For linux and other OSes, packages from CRAN always install from source so the extra type argument is not needed.

On python, the build system for packages is not as standardized or as thoroughly designed as in R. Unlike CRAN (R's package repository) which automatically builds binary packages ouf of source code submitted by library authors, PyPI allows uploading both binary and source distributions with arbitrary build scripts, with no requirement for them to match with each other or to have both types of versions available for a given package. Some packages such as catboost might not even provide source versions on PyPI, while others might not provide binary versions, or might provide binary versions which are somehow incompatible with your platform, yet pip will happily let you install them without warning.

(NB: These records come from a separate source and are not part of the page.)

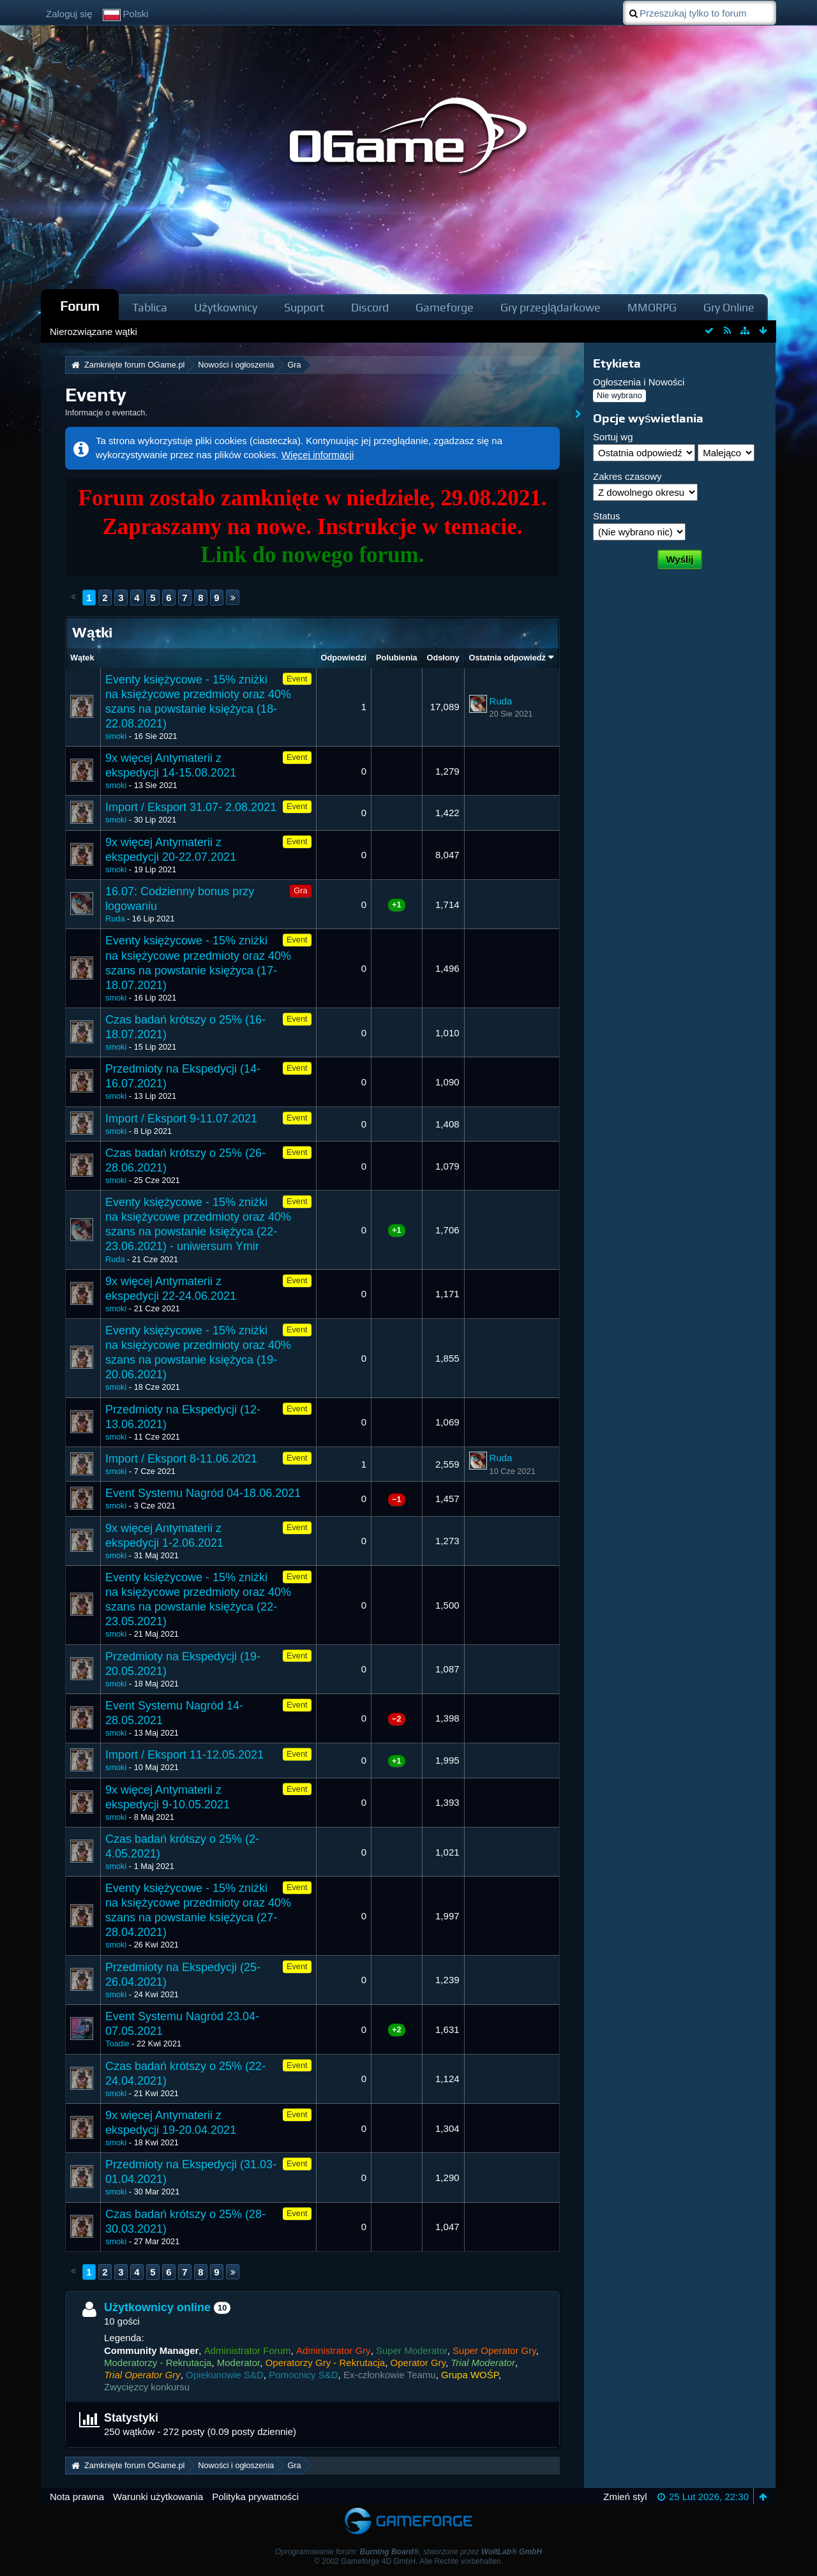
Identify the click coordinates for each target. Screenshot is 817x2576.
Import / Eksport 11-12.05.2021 (184, 1754)
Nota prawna (77, 2496)
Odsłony (443, 657)
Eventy (95, 394)
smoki (115, 736)
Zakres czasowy (627, 476)
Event (297, 678)
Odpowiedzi (344, 657)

Installing source packages from PyPI will not always work (especially if they don't use the setuptools system), but one can nevertheless try.

In order to install a single package from source distribution if available, one can try the following:

pip install --no-binary=<package name> <package name>

In order to install both the package(s) and its dependencies from source, one can pass --no-binary=:all: along with --no-cache-dir - example:

pip install --no-cache-dir --no-binary=:all: <package name>

And to recall, in order to enable optimizations (and this is assuming the package uses setuptools or distutils for its build system), if you haven't already defined appropriate environment variables, they can be defined for the command being executed on-the-fly - for example, to install duckdb with all optimizations enabled:

CFLAGS="-O3 -march=native -flto -fno-math-errno -fno-trapping-math" \
CXXFLAGS="-O3 -march=native -flto -fno-math-errno -fno-trapping-math" \
LDFLAGS="-flto=auto" \
pip install --no-cache-dir --no-binary=:all: duckdb

(command above assumes linux with GCC or clang running on an amd64 CPU, for appropriate arguments in other platforms and configurations, see the rest of this guide)

Reminder for conda users: some packages (particularly those written in C++) might fail to import if compiled with a different compiler and/or C++ runtime library than what your conda uses for its subsystem (especially if the package uses a different build system that might pull other system libraries). If your package fails to import after installing (likely to happen with something like xgboost which uses a different build system), you might need to either pick the right compiler, or preload the right library - e.g. for a debian12 system:

LD_PRELOAD=/usr/lib/x86_64-linux-gnu/libstdc++.so.6 python

Note also that many packages have system dependencies that might need to be installed externally, so when installing from source, be sure to check that what you are installing succeeds and is importable afterwards.